Perhaps there’s no way to create something like Smart Compose without data about how you use your email. But that doesn’t mean Google should just switch it on by default. In Europe, where there are stricter data laws, Smart Compose is off by default. Nor should access to your data be a requirement to use its latest and greatest products, even if Google calls them “experiments.”

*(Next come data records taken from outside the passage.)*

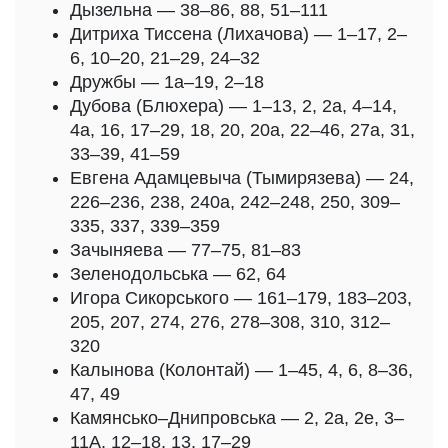
Дызельна — 38–86, 88, 51–111
Дитриха Тиссена (Лихачова) — 1–17, 2–
6, 10–20, 21–29, 24–32
Дружбы — 1а–19, 2–18
Дубова (Блюхера) — 1–13, 2, 2а, 4–14,
4а, 16, 17–29, 18, 20, 20а, 22–46, 27а, 31,
33–39, 41–59
Евгена Адамцевыча (Тымирязева) — 24,
226–236, 238, 240а, 242–248, 250, 309–
335, 337, 339–359
Зачыняева — 77–75, 81–83
Зеленодольська — 62, 64
Игора Сикорського — 161–179, 183–203,
205, 207, 274, 276, 278–308, 310, 312–
320
Калынова (Колонтай) — 1–45, 4, 6, 8–36,
47, 49
Камянсько–Днипровська — 2, 2а, 2е, 3–
11А, 12–18, 13, 17–29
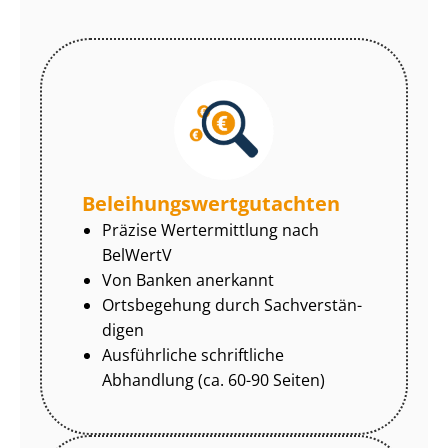
Be­lei­hungs­wert­gut­ach­ten
Präzise Wertermittlung nach
BelWertV
Von Banken anerkannt
Ortsbegehung durch Sach­ver­stän­
di­gen
Ausführliche schriftliche
Abhandlung (ca. 60-90 Seiten)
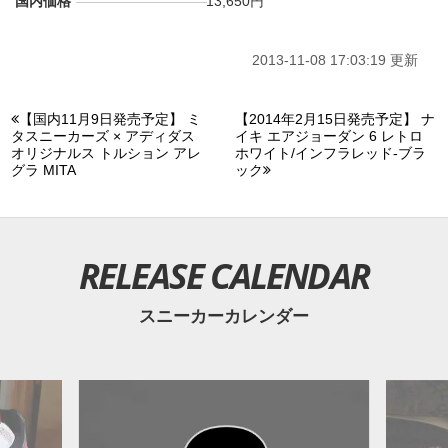
国内価格
13,650円
2013-11-08 17:03:19 更新
【国内11月9日発売予定】 ミ
【2014年2月15日発売予定】 ナ
タスニーカーズ × アディダス
イキ エアジョーダン 6 レトロ
オリジナルス トルション アレ
ホワイト/インフラレッド-ブラ
グラ MITA
ック
RELEASE CALENDAR
スニーカーカレンダー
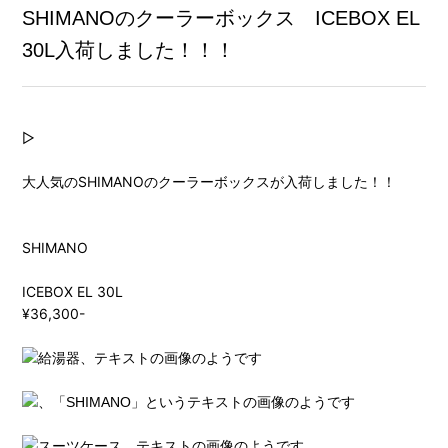
SHIMANOのクーラーボックス ICEBOX EL
30L入荷しました！！！
▷
大人気のSHIMANOのクーラーボックスが入荷しました！！
SHIMANO
ICEBOX EL 30L
¥36,300-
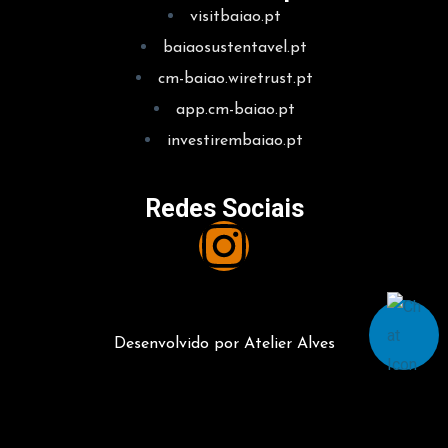
visitbaiao.pt
baiaosustentavel.pt
cm-baiao.wiretrust.pt
app.cm-baiao.pt
investirembaiao.pt
Redes Sociais
Desenvolvido por Atelier Alves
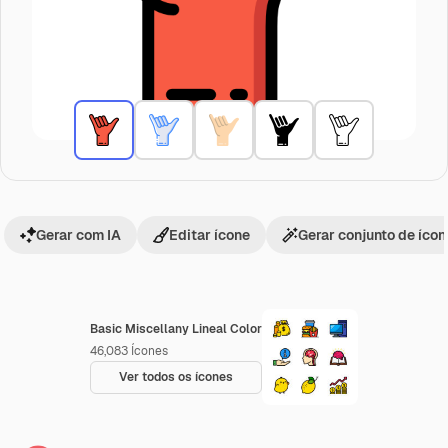
Gerar com IA
Editar ícone
Gerar conjunto de íco
Basic Miscellany Lineal Color
46,083
Ícones
Ver todos os ícones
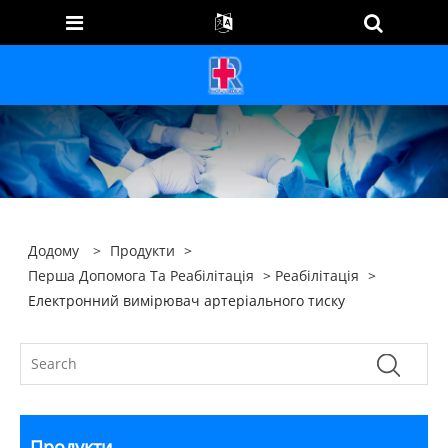
Додому
>
Продукти
>
Перша Допомога Та Реабілітація
>
Реабілітація
>
Електронний вимірювач артеріального тиску
Продукти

Meta told me it didn’t train its biggest generative AI model, called Llama 2, on user data — public or private. However, it has trained other AI, like an image-identification system called SEER, on people’s public Instagram accounts. To avoid that, you’d have to have set your account to private, or quit Instagram.

And Meta wouldn’t answer my questions about how it’s using our personal data to train generative AI products it is expected to unveil soon. After I pushed back, the company said it would “not train our generative AI models on people’s messages with their friends and families.” At least it agreed to draw some kind of red line.

Microsoft updated its service agreement this summer with broad language about user data, and it didn’t make any assurances to me about limiting the use of our data to train its AI products. Microsoft tells me it does not use our data from Word or other Microsoft 365 programs to “train underlying foundational models,” but that’s not the question I was asking.

The consumer advocates at Mozilla also launched a campaign calling on Microsoft to come clean. “If nine experts in privacy can’t understand what Microsoft does with your data, what chance does the average person have?” Mozilla says.

It doesn’t have to be this way. Microsoft has lots of assurances for lucrative corporate customers, including those chatting with the enterprise version of Bing, about keeping their data private. “Data always remains within the customer’s tenant and is never used for other purposes,” says a spokesman.

Why do companies have more of a right to privacy than all of us?